From the listing below, extract each line containing the string "Services".

--

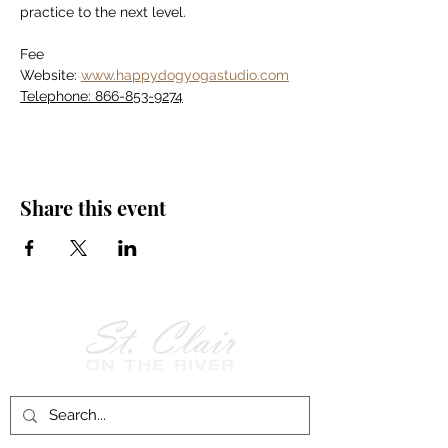
practice to the next level.
Fee
Website: 
www.happydogyogastudio.com
Telephone: 866-853-9274
Share this event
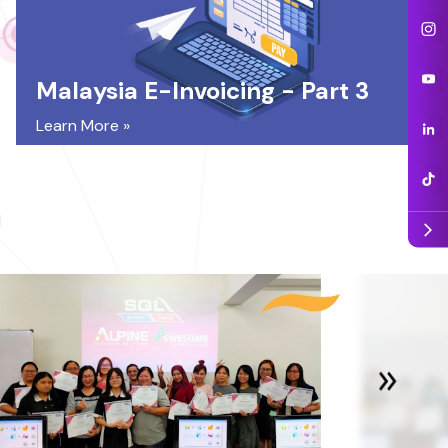
Malaysia E-Invoicing - Part 3
Learn More »
arrow_forward_ios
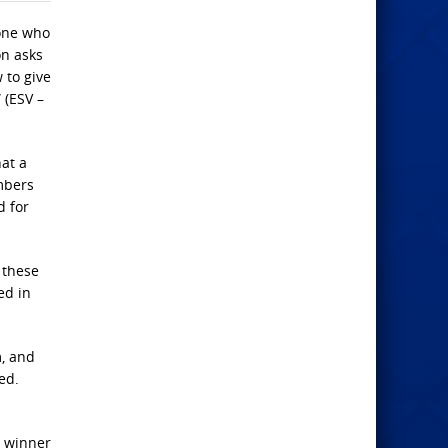
yone who
on asks
 to give
 (ESV –
at a
mbers
d for
n these
ied in
m, and
ed.
g winner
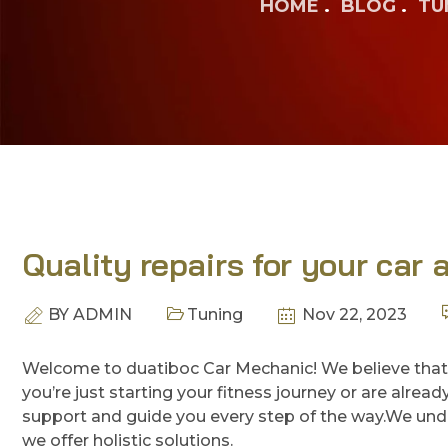
HOME
BLOG
TU
Quality repairs for your car 
BY
ADMIN
Tuning
Nov 22, 2023
Welcome to duatiboc Car Mechanic! We believe that
you’re just starting your fitness journey or are alre
support and guide you every step of the way.We unde
we offer holistic solutions.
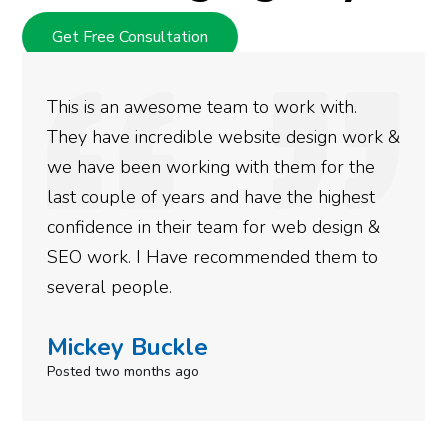
Get Free Consultation
This is an awesome team to work with.
They have incredible website design work &
we have been working with them for the
last couple of years and have the highest
confidence in their team for web design &
SEO work. I Have recommended them to
several people.
Mickey Buckle
Posted two months ago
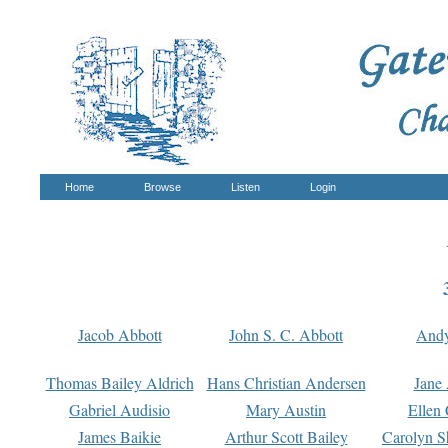
Home
Browse
Listen
Login
Jacob Abbott
John S. C. Abbott
And
Thomas Bailey Aldrich
Hans Christian Andersen
Jane
Gabriel Audisio
Mary Austin
Ellen 
James Baikie
Arthur Scott Bailey
Carolyn S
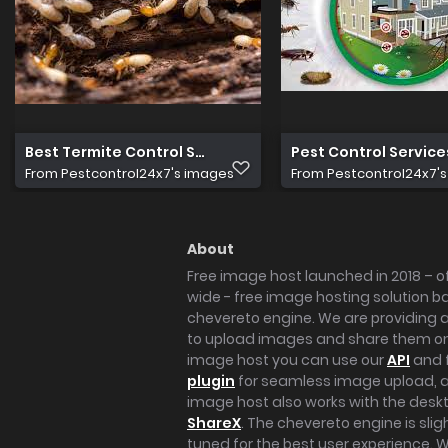
Best Termite Control Services in Noida
Pest Control Services
From
Pestcontrol24x7's images
From
Pestcontrol24x7'
About
Free image host launched in 2018 – of
wide - free image hosting solution b
chevereto engine. We are providing a 
to upload images and share them onl
image host you can use our
API
and 
plugin
for seamless image upload, at
image host also works with the des
ShareX
. The chevereto engine is sli
tuned for the best user experience. 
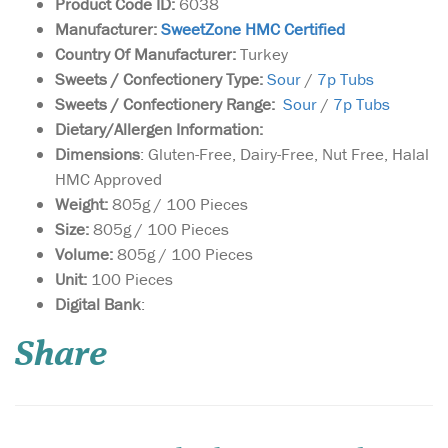
Product Code ID:
6038
Manufacturer:
SweetZone HMC Certified
Country Of Manufacturer:
Turkey
Sweets / Confectionery Type:
Sour
/
7p Tubs
Sweets / Confectionery Range:
Sour
/
7p Tubs
Dietary/Allergen Information:
Dimensions
: Gluten-Free, Dairy-Free, Nut Free, Halal
HMC Approved
Weight:
805g / 100 Pieces
Size:
805g / 100 Pieces
Volume:
805g / 100 Pieces
Unit:
100 Pieces
Box of 900g of Jumbo
Digital Bank
:
size Medjoul Dates
harvested near the historical
Share
Palestinian town of Jericho.
This box contains a net
weight of 900g of supreme
dates. These are fresh dates
of the highest quality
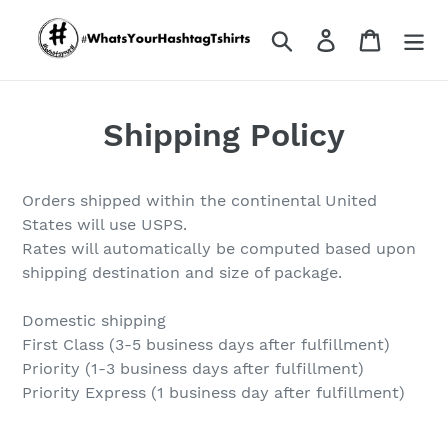
Skip
to
Search
Log in
Cart
content
Shipping Policy
Orders shipped within the continental United
States will use USPS.
Rates will automatically be computed based upon
shipping destination and size of package.
Domestic shipping
First Class (3-5 business days after fulfillment)
Priority (1-3 business days after fulfillment)
Priority Express (1 business day after fulfillment)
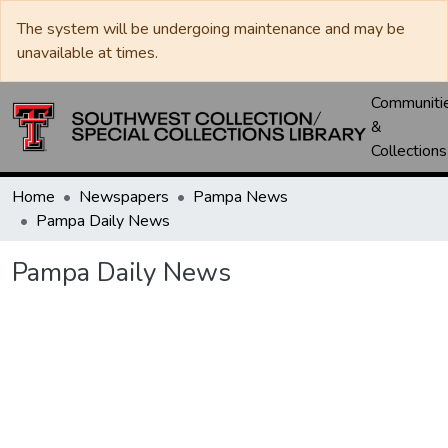
The system will be undergoing maintenance and may be
unavailable at times.
Communiti
&
Collections
Home
Newspapers
Pampa News
Pampa Daily News
Pampa Daily News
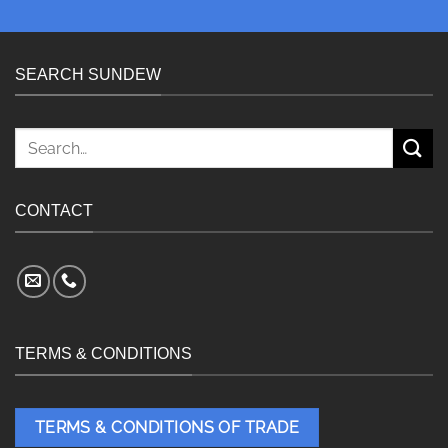
SEARCH SUNDEW
Search
for:
CONTACT
TERMS & CONDITIONS
TERMS & CONDITIONS OF TRADE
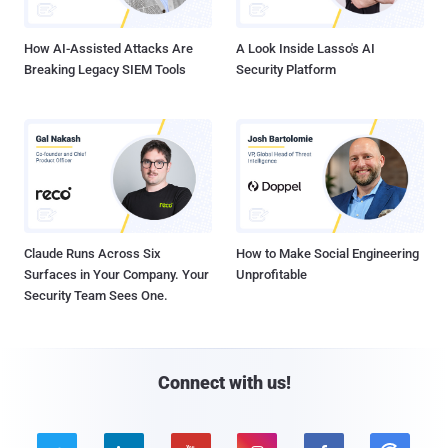
How AI-Assisted Attacks Are
A Look Inside Lasso's AI
Breaking Legacy SIEM Tools
Security Platform
Claude Runs Across Six
How to Make Social Engineering
Surfaces in Your Company. Your
Unprofitable
Security Team Sees One.
Connect with us!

--

SOLUTION FOR THIS PROBLEM ->
Best Termite Control Services in Noida
Pest Control Services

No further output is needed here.